## Provided information

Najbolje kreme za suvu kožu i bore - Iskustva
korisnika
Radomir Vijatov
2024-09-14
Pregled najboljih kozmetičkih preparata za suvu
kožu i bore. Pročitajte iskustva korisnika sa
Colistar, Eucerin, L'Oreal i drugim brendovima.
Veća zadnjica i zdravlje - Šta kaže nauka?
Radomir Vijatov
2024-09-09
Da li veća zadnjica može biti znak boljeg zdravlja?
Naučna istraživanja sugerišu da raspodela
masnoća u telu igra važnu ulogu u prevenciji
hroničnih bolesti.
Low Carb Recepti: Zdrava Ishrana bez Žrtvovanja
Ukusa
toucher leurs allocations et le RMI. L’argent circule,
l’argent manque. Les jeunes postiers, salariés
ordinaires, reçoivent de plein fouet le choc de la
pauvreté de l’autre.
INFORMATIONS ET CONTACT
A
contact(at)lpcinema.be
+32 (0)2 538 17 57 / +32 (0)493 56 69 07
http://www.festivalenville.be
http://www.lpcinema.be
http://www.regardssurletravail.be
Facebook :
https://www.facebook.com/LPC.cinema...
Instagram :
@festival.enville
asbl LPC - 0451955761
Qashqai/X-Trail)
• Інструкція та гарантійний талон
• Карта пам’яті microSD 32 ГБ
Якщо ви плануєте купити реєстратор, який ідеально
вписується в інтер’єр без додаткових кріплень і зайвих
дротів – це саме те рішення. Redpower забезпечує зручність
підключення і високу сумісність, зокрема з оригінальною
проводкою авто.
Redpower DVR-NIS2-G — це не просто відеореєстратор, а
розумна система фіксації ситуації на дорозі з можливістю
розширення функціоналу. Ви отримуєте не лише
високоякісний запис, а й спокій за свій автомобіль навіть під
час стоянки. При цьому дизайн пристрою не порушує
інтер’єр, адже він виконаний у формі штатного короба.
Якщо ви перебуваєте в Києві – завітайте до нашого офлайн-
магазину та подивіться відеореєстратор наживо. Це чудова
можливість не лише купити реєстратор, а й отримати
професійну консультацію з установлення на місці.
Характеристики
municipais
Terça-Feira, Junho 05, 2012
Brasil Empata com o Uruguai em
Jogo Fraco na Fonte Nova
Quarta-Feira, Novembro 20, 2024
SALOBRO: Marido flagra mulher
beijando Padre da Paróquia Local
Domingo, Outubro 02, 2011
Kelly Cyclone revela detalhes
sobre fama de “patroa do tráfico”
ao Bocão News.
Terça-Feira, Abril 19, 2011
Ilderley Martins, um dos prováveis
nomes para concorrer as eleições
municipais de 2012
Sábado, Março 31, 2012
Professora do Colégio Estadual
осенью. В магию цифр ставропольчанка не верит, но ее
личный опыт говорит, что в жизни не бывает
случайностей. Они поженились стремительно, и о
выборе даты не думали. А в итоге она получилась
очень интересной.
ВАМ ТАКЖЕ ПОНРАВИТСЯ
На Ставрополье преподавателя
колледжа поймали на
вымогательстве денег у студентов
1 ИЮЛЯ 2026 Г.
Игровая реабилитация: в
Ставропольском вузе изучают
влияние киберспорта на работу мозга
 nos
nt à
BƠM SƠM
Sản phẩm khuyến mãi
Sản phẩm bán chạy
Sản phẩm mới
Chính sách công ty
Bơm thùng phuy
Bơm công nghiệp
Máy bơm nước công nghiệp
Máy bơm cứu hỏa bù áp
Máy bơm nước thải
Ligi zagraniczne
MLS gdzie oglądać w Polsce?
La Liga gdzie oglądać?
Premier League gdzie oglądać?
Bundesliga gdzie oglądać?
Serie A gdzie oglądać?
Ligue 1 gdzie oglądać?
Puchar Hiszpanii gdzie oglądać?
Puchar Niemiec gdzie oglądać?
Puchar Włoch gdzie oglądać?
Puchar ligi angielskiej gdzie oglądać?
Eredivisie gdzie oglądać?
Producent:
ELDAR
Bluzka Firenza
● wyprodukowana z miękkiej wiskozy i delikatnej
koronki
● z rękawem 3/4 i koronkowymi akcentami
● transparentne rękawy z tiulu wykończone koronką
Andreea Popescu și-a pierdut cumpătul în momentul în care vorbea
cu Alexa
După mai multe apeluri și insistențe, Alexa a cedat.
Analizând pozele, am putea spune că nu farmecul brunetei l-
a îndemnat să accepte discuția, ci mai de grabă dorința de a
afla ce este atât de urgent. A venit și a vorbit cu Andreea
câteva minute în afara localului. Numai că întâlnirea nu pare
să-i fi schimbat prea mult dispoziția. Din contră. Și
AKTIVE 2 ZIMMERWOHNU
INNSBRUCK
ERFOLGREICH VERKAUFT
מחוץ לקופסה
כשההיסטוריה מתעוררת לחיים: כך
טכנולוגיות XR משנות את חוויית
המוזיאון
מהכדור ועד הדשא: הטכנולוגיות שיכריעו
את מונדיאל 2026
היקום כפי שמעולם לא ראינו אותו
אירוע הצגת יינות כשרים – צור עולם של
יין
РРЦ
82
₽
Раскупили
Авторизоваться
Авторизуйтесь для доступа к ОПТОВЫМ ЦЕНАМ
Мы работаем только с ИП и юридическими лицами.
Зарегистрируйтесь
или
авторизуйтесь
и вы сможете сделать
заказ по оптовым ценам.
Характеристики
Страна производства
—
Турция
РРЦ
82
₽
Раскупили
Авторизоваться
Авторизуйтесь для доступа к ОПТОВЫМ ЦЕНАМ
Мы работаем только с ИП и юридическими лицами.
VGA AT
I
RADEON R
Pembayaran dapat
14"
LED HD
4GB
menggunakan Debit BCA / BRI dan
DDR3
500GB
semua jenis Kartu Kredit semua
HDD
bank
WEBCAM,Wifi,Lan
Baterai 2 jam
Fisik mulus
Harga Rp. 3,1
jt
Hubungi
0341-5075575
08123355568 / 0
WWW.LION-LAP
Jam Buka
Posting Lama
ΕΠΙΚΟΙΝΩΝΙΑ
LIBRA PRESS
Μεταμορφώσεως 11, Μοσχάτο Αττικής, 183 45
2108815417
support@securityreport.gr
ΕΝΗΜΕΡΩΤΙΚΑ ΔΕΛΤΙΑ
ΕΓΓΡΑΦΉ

## Exercise requirements
Would you write out the whole listing word for word?

## Result of the exercise
Najbolje kreme za suvu kožu i bore - Iskustva
korisnika
Radomir Vijatov
2024-09-14
Pregled najboljih kozmetičkih preparata za suvu
kožu i bore. Pročitajte iskustva korisnika sa
Colistar, Eucerin, L'Oreal i drugim brendovima.
Veća zadnjica i zdravlje - Šta kaže nauka?
Radomir Vijatov
2024-09-09
Da li veća zadnjica može biti znak boljeg zdravlja?
Naučna istraživanja sugerišu da raspodela
masnoća u telu igra važnu ulogu u prevenciji
hroničnih bolesti.
Low Carb Recepti: Zdrava Ishrana bez Žrtvovanja
Ukusa
toucher leurs allocations et le RMI. L’argent circule,
l’argent manque. Les jeunes postiers, salariés
ordinaires, reçoivent de plein fouet le choc de la
pauvreté de l’autre.
INFORMATIONS ET CONTACT
A
contact(at)lpcinema.be
+32 (0)2 538 17 57 / +32 (0)493 56 69 07
http://www.festivalenville.be
http://www.lpcinema.be
http://www.regardssurletravail.be
Facebook :
https://www.facebook.com/LPC.cinema...
Instagram :
@festival.enville
asbl LPC - 0451955761
Qashqai/X-Trail)
• Інструкція та гарантійний талон
• Карта пам’яті microSD 32 ГБ
Якщо ви плануєте купити реєстратор, який ідеально
вписується в інтер’єр без додаткових кріплень і зайвих
дротів – це саме те рішення. Redpower забезпечує зручність
підключення і високу сумісність, зокрема з оригінальною
проводкою авто.
Redpower DVR-NIS2-G — це не просто відеореєстратор, а
розумна система фіксації ситуації на дорозі з можливістю
розширення функціоналу. Ви отримуєте не лише
високоякісний запис, а й спокій за свій автомобіль навіть під
час стоянки. При цьому дизайн пристрою не порушує
інтер’єр, адже він виконаний у формі штатного короба.
Якщо ви перебуваєте в Києві – завітайте до нашого офлайн-
магазину та подивіться відеореєстратор наживо. Це чудова
можливість не лише купити реєстратор, а й отримати
професійну консультацію з установлення на місці.
Характеристики
municipais
Terça-Feira, Junho 05, 2012
Brasil Empata com o Uruguai em
Jogo Fraco na Fonte Nova
Quarta-Feira, Novembro 20, 2024
SALOBRO: Marido flagra mulher
beijando Padre da Paróquia Local
Domingo, Outubro 02, 2011
Kelly Cyclone revela detalhes
sobre fama de “patroa do tráfico”
ao Bocão News.
Terça-Feira, Abril 19, 2011
Ilderley Martins, um dos prováveis
nomes para concorrer as eleições
municipais de 2012
Sábado, Março 31, 2012
Professora do Colégio Estadual
осенью. В магию цифр ставропольчанка не верит, но ее
личный опыт говорит, что в жизни не бывает
случайностей. Они поженились стремительно, и о
выборе даты не думали. А в итоге она получилась
очень интересной.
ВАМ ТАКЖЕ ПОНРАВИТСЯ
На Ставрополье преподавателя
колледжа поймали на
вымогательстве денег у студентов
1 ИЮЛЯ 2026 Г.
Игровая реабилитация: в
Ставропольском вузе изучают
влияние киберспорта на работу мозга
 nos
nt à
BƠM SƠM
Sản phẩm khuyến mãi
Sản phẩm bán chạy
Sản phẩm mới
Chính sách công ty
Bơm thùng phuy
Bơm công nghiệp
Máy bơm nước công nghiệp
Máy bơm cứu hỏa bù áp
Máy bơm nước thải
Ligi zagraniczne
MLS gdzie oglądać w Polsce?
La Liga gdzie oglądać?
Premier League gdzie oglądać?
Bundesliga gdzie oglądać?
Serie A gdzie oglądać?
Ligue 1 gdzie oglądać?
Puchar Hiszpanii gdzie oglądać?
Puchar Niemiec gdzie oglądać?
Puchar Włoch gdzie oglądać?
Puchar ligi angielskiej gdzie oglądać?
Eredivisie gdzie oglądać?
Producent:
ELDAR
Bluzka Firenza
● wyprodukowana z miękkiej wiskozy i delikatnej
koronki
● z rękawem 3/4 i koronkowymi akcentami
● transparentne rękawy z tiulu wykończone koronką
Andreea Popescu și-a pierdut cumpătul în momentul în care vorbea
cu Alexa
După mai multe apeluri și insistențe, Alexa a cedat.
Analizând pozele, am putea spune că nu farmecul brunetei l-
a îndemnat să accepte discuția, ci mai de grabă dorința de a
afla ce este atât de urgent. A venit și a vorbit cu Andreea
câteva minute în afara localului. Numai că întâlnirea nu pare
să-i fi schimbat prea mult dispoziția. Din contră. Și
AKTIVE 2 ZIMMERWOHNU
INNSBRUCK
ERFOLGREICH VERKAUFT
מחוץ לקופסה
כשההיסטוריה מתעוררת לחיים: כך
טכנולוגיות XR משנות את חוויית
המוזיאון
מהכדור ועד הדשא: הטכנולוגיות שיכריעו
את מונדיאל 2026
היקום כפי שמעולם לא ראינו אותו
אירוע הצגת יינות כשרים – צור עולם של
יין
РРЦ
82
₽
Раскупили
Авторизоваться
Авторизуйтесь для доступа к ОПТОВЫМ ЦЕНАМ
Мы работаем только с ИП и юридическими лицами.
Зарегистрируйтесь
или
авторизуйтесь
и вы сможете сделать
заказ по оптовым ценам.
Характеристики
Страна производства
—
Турция
РРЦ
82
₽
Раскупили
Авторизоваться
Авторизуйтесь для доступа к ОПТОВЫМ ЦЕНАМ
Мы работаем только с ИП и юридическими лицами.
VGA AT
I
RADEON R
Pembayaran dapat
14"
LED HD
4GB
menggunakan Debit BCA / BRI dan
DDR3
500GB
semua jenis Kartu Kredit semua
HDD
bank
WEBCAM,Wifi,Lan
Baterai 2 jam
Fisik mulus
Harga Rp. 3,1
jt
Hubungi
0341-5075575
08123355568 / 0
WWW.LION-LAP
Jam Buka
Posting Lama
ΕΠΙΚΟΙΝΩΝΙΑ
LIBRA PRESS
Μεταμορφώσεως 11, Μοσχάτο Αττικής, 183 45
2108815417
support@securityreport.gr
ΕΝΗΜΕΡΩΤΙΚΑ ΔΕΛΤΙΑ
ΕΓΓΡΑΦΉ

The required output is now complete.